Could you filter the records below and return each line that holds "there"?
▶
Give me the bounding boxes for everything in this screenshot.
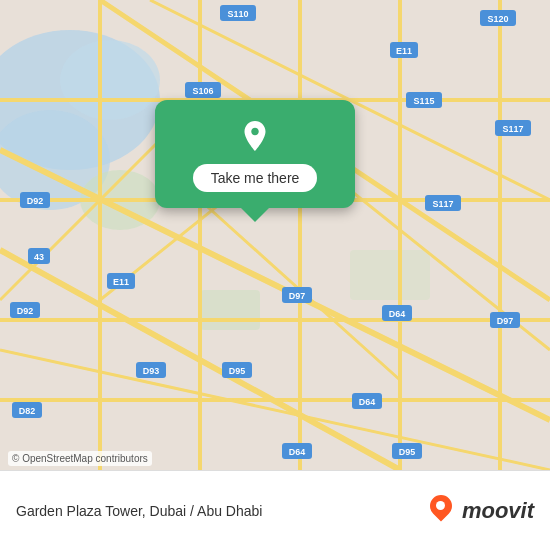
svg-text:D82: D82 bbox=[19, 406, 36, 416]
svg-text:S110: S110 bbox=[227, 9, 248, 19]
svg-text:D64: D64 bbox=[359, 397, 376, 407]
svg-text:D95: D95 bbox=[229, 366, 246, 376]
svg-text:S120: S120 bbox=[487, 14, 508, 24]
svg-text:D97: D97 bbox=[289, 291, 306, 301]
svg-text:S117: S117 bbox=[502, 124, 523, 134]
svg-text:43: 43 bbox=[34, 252, 44, 262]
bottom-bar: Garden Plaza Tower, Dubai / Abu Dhabi mo… bbox=[0, 470, 550, 550]
svg-text:D92: D92 bbox=[27, 196, 44, 206]
location-pin-icon bbox=[235, 116, 275, 156]
take-me-there-button[interactable]: Take me there bbox=[193, 164, 318, 192]
svg-point-3 bbox=[60, 40, 160, 120]
svg-text:D95: D95 bbox=[399, 447, 416, 457]
svg-rect-6 bbox=[350, 250, 430, 300]
svg-text:D97: D97 bbox=[497, 316, 514, 326]
svg-text:D64: D64 bbox=[289, 447, 306, 457]
location-popup: Take me there bbox=[155, 100, 355, 208]
moovit-logo: moovit bbox=[430, 495, 534, 527]
map-view: S110 S120 S106 E11 S115 S117 S117 D92 D9… bbox=[0, 0, 550, 470]
svg-text:D93: D93 bbox=[143, 366, 160, 376]
osm-attribution: © OpenStreetMap contributors bbox=[8, 451, 152, 466]
svg-text:S117: S117 bbox=[432, 199, 453, 209]
svg-rect-5 bbox=[200, 290, 260, 330]
svg-text:E11: E11 bbox=[396, 46, 412, 56]
svg-text:S106: S106 bbox=[192, 86, 213, 96]
moovit-brand-text: moovit bbox=[462, 498, 534, 524]
svg-text:S115: S115 bbox=[413, 96, 434, 106]
svg-text:E11: E11 bbox=[113, 277, 129, 287]
location-label: Garden Plaza Tower, Dubai / Abu Dhabi bbox=[16, 503, 262, 519]
svg-text:D92: D92 bbox=[17, 306, 34, 316]
svg-text:D64: D64 bbox=[389, 309, 406, 319]
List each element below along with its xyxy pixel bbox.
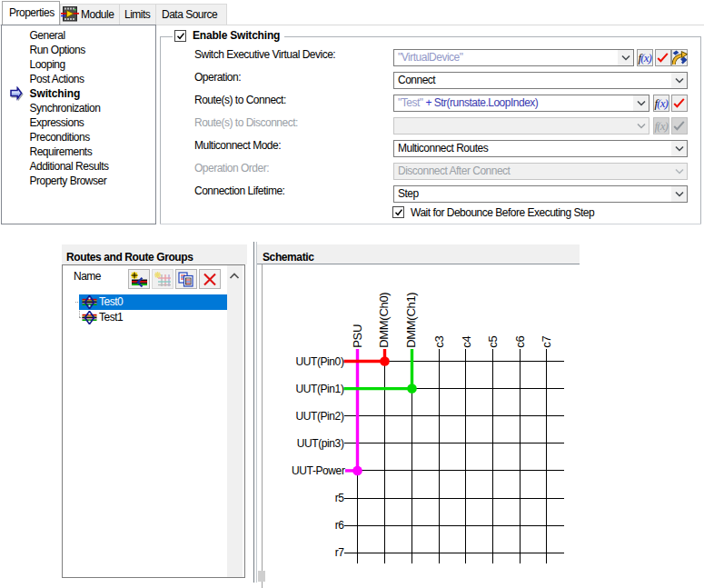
svg-text:UUT(Pin0): UUT(Pin0): [295, 355, 343, 368]
svg-text:r6: r6: [335, 519, 345, 532]
svg-text:UUT-Power: UUT-Power: [292, 464, 345, 477]
svg-text:UUT(Pin1): UUT(Pin1): [295, 383, 343, 395]
svg-text:r7: r7: [335, 546, 345, 559]
svg-text:UUT(Pin2): UUT(Pin2): [295, 410, 343, 423]
svg-text:PSU: PSU: [351, 324, 364, 348]
svg-text:UUT(pin3): UUT(pin3): [297, 437, 344, 450]
svg-text:c5: c5: [486, 336, 500, 348]
svg-text:c7: c7: [540, 336, 553, 348]
svg-text:DMM(Ch0): DMM(Ch0): [377, 293, 391, 348]
svg-text:c6: c6: [513, 336, 527, 348]
svg-text:r5: r5: [335, 492, 345, 504]
svg-text:c4: c4: [460, 336, 473, 348]
svg-text:c3: c3: [432, 336, 446, 348]
svg-text:DMM(Ch1): DMM(Ch1): [404, 293, 418, 348]
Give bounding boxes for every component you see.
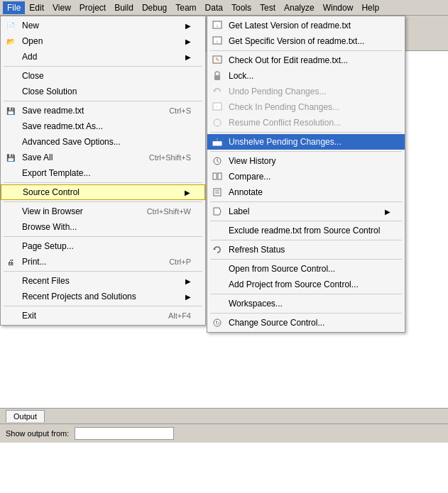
◀
▶ TASK ANSWER
take-me-there-button[interactable]: Take me there bbox=[193, 164, 318, 192]
location-popup: Take me there bbox=[155, 100, 355, 208]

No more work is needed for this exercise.